Disaat itu aku terdiam. Memikirkan penawaranmu.
Begitu meyakinkan, begitu membuatku berpikir betapa bodohnya bila kusia-siakan kebaikanmu.
Yang lalu kusadari memang aku ini bodoh, pada saat itu.
Pada saat itu dimana mata ini rasanya ingin mengeluarkan setetes saja,
untuk membuang apa yang disebut sebagai masa lalu.
Tapi bulir itu tertahan, tak kunjung keluar.
Aku terlalu sibuk untuk meregangkan otot bibirku dan tersenyum kepada mereka.
Menyambut hangat genggaman tangan mereka dan ikut berbahagia dengan mereka.
Bukan mereka yang berbahagia karenaku, aku tau itu salah dan bukan apa adanya.
Tidak ada yang tahu, toh aku pandai memainkan peranku di dalam dunia penuh sandiwara ini.

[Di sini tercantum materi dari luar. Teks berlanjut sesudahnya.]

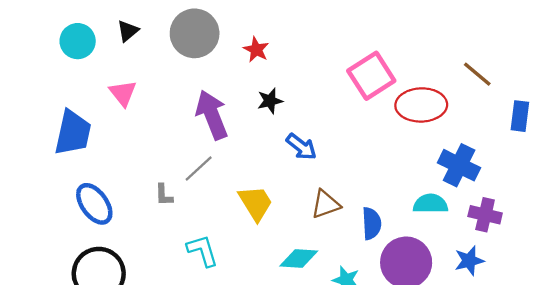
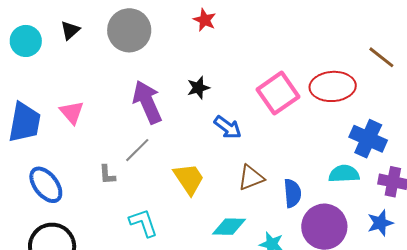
red star: (256, 50) -> (205, 20), moved
pink square: (371, 76) -> (278, 93), moved
pink triangle: (123, 93) -> (72, 112), moved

Penghargaan wajib diberikan untuk orang yang berjanji akan berusaha.
Yang berjanji akan menjadi yang terbaik, tanpa diminta.

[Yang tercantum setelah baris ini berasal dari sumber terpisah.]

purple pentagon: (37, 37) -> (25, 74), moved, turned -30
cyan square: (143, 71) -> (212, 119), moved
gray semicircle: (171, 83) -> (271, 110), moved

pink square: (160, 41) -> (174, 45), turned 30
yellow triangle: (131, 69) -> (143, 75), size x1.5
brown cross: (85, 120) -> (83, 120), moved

Tapi apalah arti sebuah janji untuknya?
Mungkin ekspektasi yang terlalu tinggi akan sebuah hal paling sederhana bernama janjilah yang membawaku ke lubang itu.
Lalu aku berenang mengarungi arus, berniat untuk tidak menoleh ke belakang,
mengikuti aliran arus yang membawaku,
karena kupikir semua akan mudah disaat aku mempraktekkan sebuah kata : ikhlas.

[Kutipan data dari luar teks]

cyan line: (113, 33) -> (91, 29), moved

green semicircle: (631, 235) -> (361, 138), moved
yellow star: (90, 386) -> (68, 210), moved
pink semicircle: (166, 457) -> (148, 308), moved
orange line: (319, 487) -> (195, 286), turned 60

Tentu saja semua tidak semudah itu.
Penyebrangan dan pengaliran ini membuatku harus terseok seok,
terkadang tenggelam lalu muncul lagi,
tersangkut batu dan ranting yang merobek kulitku,
kedinginan di deras air,
karena akhirnya kusadari, dia tidak bersamaku.
aku sendiri.
Betapa kupikir dari awal,
dialah yang akan membimbingku melewati arus ini dan menyeberang sampai tujuan yang baru.
Ternyata tidak.
Dia masih ada di situ, diam saja tidak berbuat apa-apa.
Dia butuh pergi, aku tahu.
Tapi rupanya raganya yang terlihat kuat tidak sanggup untuk ikut denganku menyeberangi arus yang liar.
Tidak sanggup, pada awalnya
Tidak mau, pada kenyataannya.
Lalu aku mengubah haluanku,
demi kamu yang akan menyebrang bersamaku.
Kukorbankan semua yang bisa kukorbankan,
untuk membangun sebuah jembatan dengan tanganku sendiri, tanpa bantuan siapapun.
Jembatan untuk kita berdua melewatinya,
tanpa harus kau merasakan dingin dan liarnya arus dibawah.
Sehingga aku dan kau akan tiba di sebuah tujuan kita bersama,
dengan tenang, tanpa perlu kau bersusah payah.
Kutinggalkan kota tuaku dan arus liar itu kusambut.
Aku mulai membangun jembatan itu dengan sepenuh hati.
Tanganku terluka, peluh dan keringat, matahari menyengat.
Tak kuhiraukan semua itu,
karena kutahu, semua butuh pengorbanan.
Terkadang angin datang, mencoba mengguncang jembatan yang sedang susah payah kubuat.
Hembusan itu tak elak membuatmu menengok kembali ke sana.
Tapi aku percaya kau akan menyeberang bersamaku,
sehingga tak kuhiraukan binatang-binatang jalang yang datang mencoba merobohkan jerih payahku ini.
Aku percaya.
Aku percaya kepadamu.
Hingga suatu saat tiba.
Ada yang berhasil merubuhkannya.
Siapa? Anginkah ia? Binatang jalang? Hujan? Petir?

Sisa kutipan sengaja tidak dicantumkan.